Aku mengacak-acak rambutnya dan tersenyum. "Seingatku aku tidak bilang apa-apa soal ingin makan apel. Kamu membaca pikiranku, Michi."

"Bukan membaca pikiran, lebih tepatnya membaca keinginanmu." ralat Michiru sambil merapikan rambutnya.

Aku mengambil segelas es loli dan meminumnya sedikit. "Kenapa rumah ini sepi sekali?"

"Tadi pagi Setsuna-san pergi keluar, entah untuk apa. Katanya ada urusan mendadak yang harus diselesaikan." Jawab Michiru.

"Oh,"

Suasana hening untuk sejenak. Aku menyibukkan diri dengan es loliku, dan Michiru duduk canggung di sebelahku. Sengaja aku buat suasana seperti ini. Aku suka melihat wajah kebingungannya.

"Ah!" tiba-tiba ia berteriak. "Aku lupa!"

"Apa?"

"Apel yang baru kukupas untukku, masih ada di dapur. Aah, ceroboh sekali, dasar payah!" rutuknya sambil berlari menuju dapur.

Beberapa detik kemudian, ia muncul lagi sambil membawa sepiring apel yang sudah dipotong-potong, sama sepertiku, hanya saja, tanpa kulit. Dan karena Michiru mendiamkan apel itu selama setengah jam, sudah tentu daging apel yang putih itu mulai berwarna kecokelatan.

"Wah, sayang sekali.." kata Michiru. "Rasanya pasti sudah tak enak,"

"Salahmu sendiri lupa, hahaha." Ledekku. "Sudahlah, makan saja, tetap apel kok."

Michiru menatap potongan apel itu ragu-ragu, kemudian melahap sepotong. Aku tahu rasanya sudah pasti tidak enak, karena ia memakan apel itu sambil memasang wajah tak suka.

"Tuh kan, rasanya sudah tidak enak," katanya dengan ekspresi kesal. "Dagingnya jadi lembek dan sepat."

Aku menatap es loliku yang tinggal setengah, dan apel itu. Lalu aku memasukkan empat potong apel yang belum dimakan ke dalam gelas itu, dan menyerahkannya pada Michiru. Ia menatapku bingung.

"Untuk apa?" tanyanya.

"Tentu saja untuk mencegah pembusukan berlanjut pada apel ini! Vitamin C yang terkandung dalam jeruk bisa mencegah itu, tahu. Waktu SD, kamu tidak belajar yang seperti ini ya?" ejekku.

"Belajar kok! Hanya saja, aku tidak yakin es loli bisa manjur!" balasnya.

"Kamu kan hanya menambahkan sedikit gula dan es ke dalam perasan air jeruk ini, tentu saja partikel-partikelnya tidak terpecah," sahutku. "Sudahlah, makan saja apel ini dalam air jeruk sekarang, daripada apelnya busuk betulan."

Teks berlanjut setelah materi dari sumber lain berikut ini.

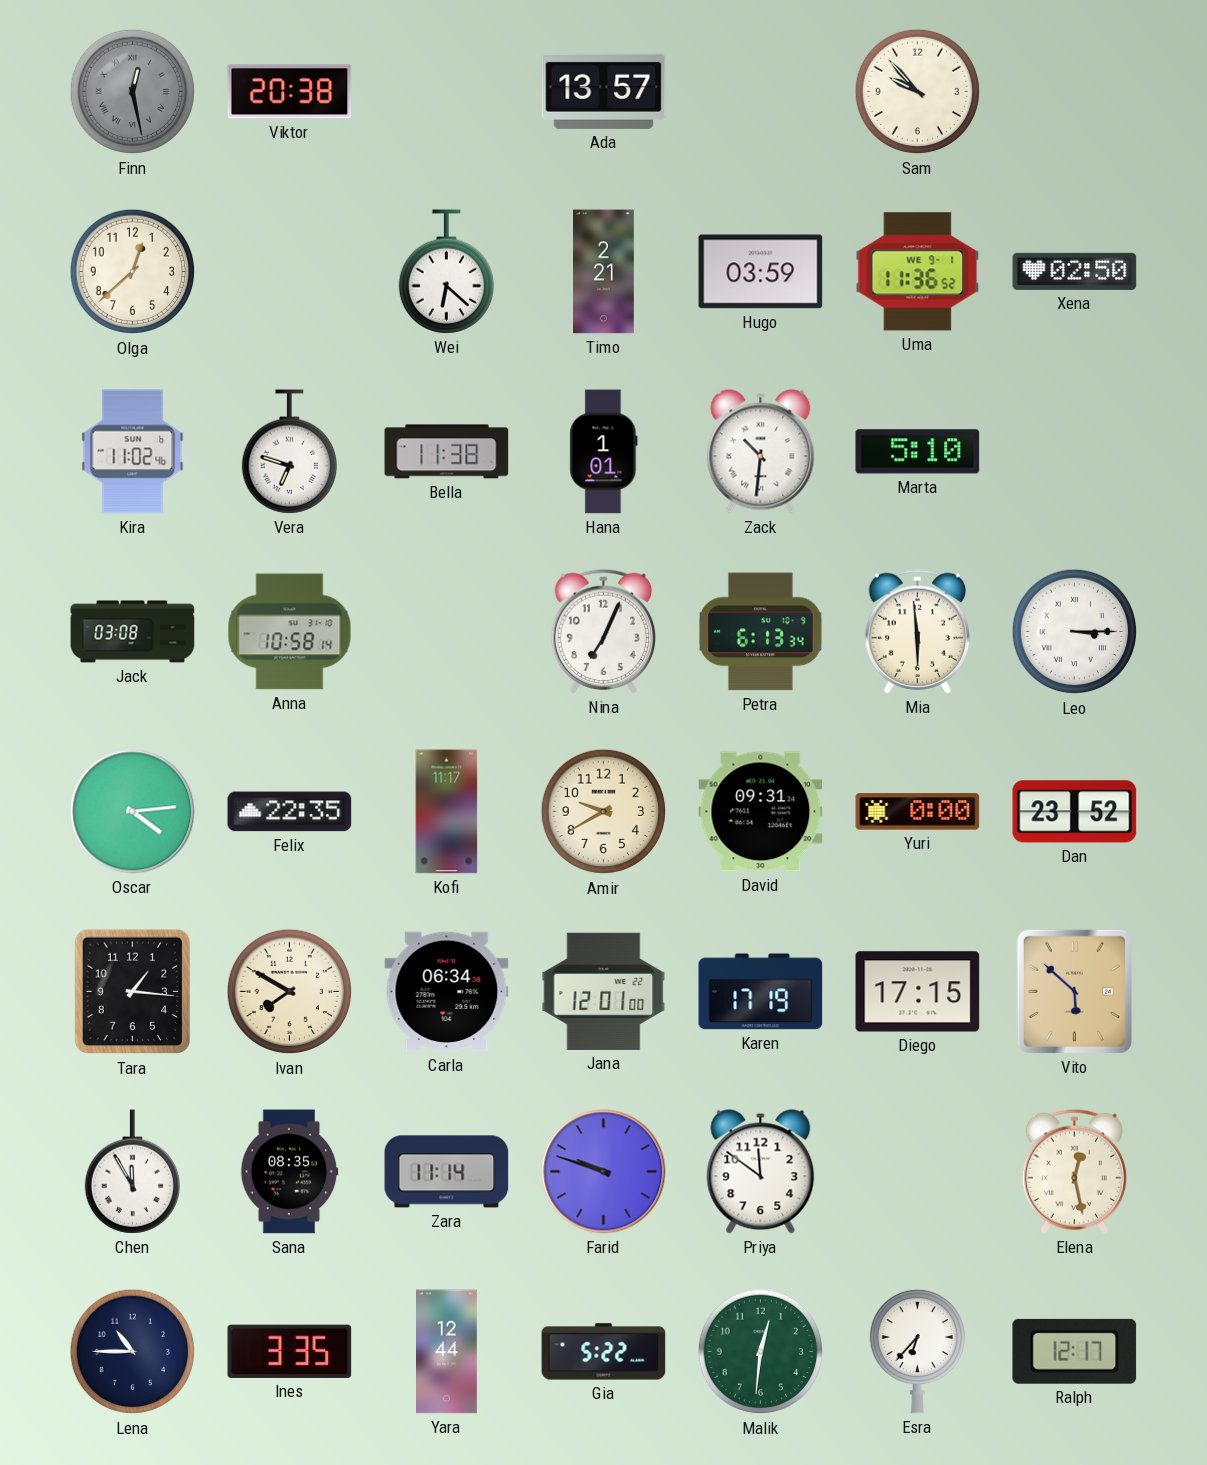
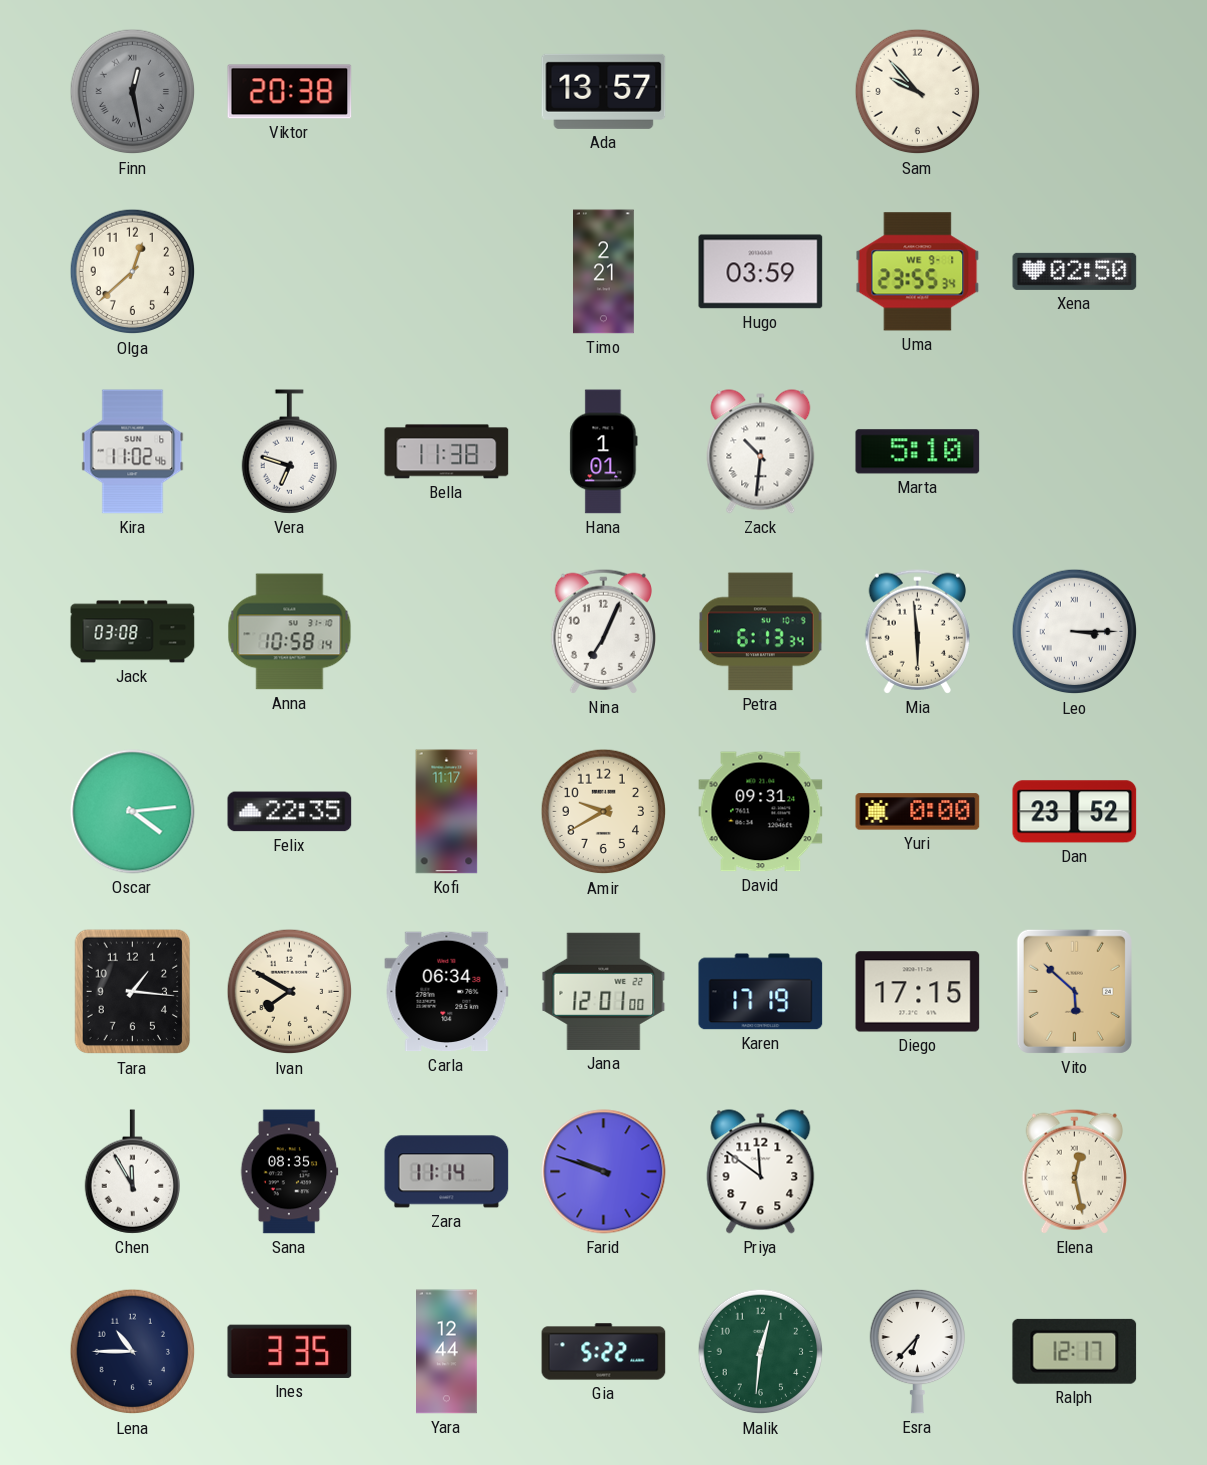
Wei: 6:22 -> none
Uma: 11:36 -> 23:55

Sambil cemberut, Michiru menerima gelas dari tanganku, dan memakan apel beserta isinya, sampai habis.

"Bagaimana rasanya? Enak kan?"

Michiru mengangguk malu-malu.

Kemudian, sunyi kembali menyergap. Tapi kali ini, aku lebih suka berkonsentrasi menatap matanya, yang biru jernih bagaikan warna laut.

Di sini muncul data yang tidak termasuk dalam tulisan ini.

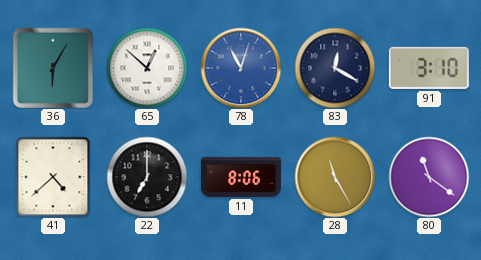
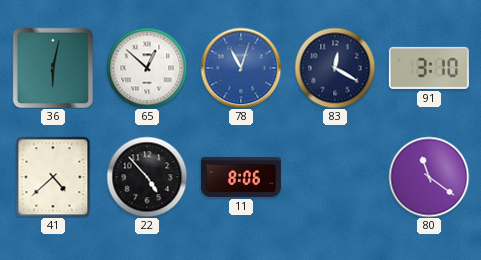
36: 6:05 -> 6:02
22: 7:00 -> 4:53
28: 11:25 -> none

Lalu, dari bibirmu, meluncurlah kata-kata paling manis yang pernah aku dengar.

"Kamu tahu Haruka?"

"Ya?"

"Kamu seperti air jeruk ini," katanya sambil tersenyum manis.

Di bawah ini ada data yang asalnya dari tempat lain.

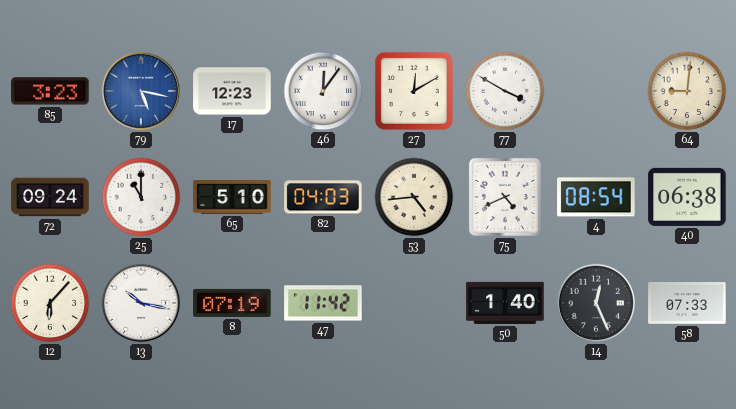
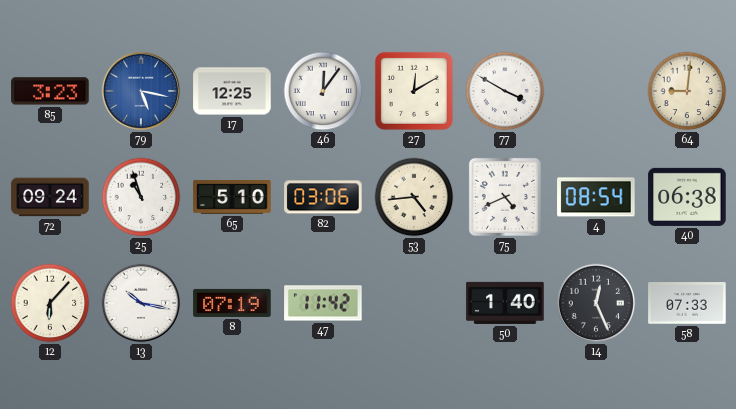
17: 12:23 -> 12:25
25: 11:00 -> 10:57
82: 04:03 -> 03:06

"Apel yang baru dikupas rapuh, gampang sekali terluka, dan membusuk. Lalu datanglah air jeruk yang dengan gagahnya melindungi apel tersebut. Seperti kamu,"

Aku tak merespon apa-apa, tapi hanya menatapnya dalam diam, mengangguk-angguk dalam hati.

"Setiap kali aku merasa rapuh, setiap kali aku terluka, kamu ada di belakangku, dan mencegah semua itu terjadi. Menahan semua serangan untukku. Kenapa? Padahal kamu bisa biarkan aku membusuk kalau kamu mau." Kata Michiru sendu.

"Karena kamu orang yang sangat, sangat berharga bagiku." Jawabku tanpa ragu sambil memegang bahunya. "Aku bisa menjadi perisai, vitamin C, apapun untukmu, Michi."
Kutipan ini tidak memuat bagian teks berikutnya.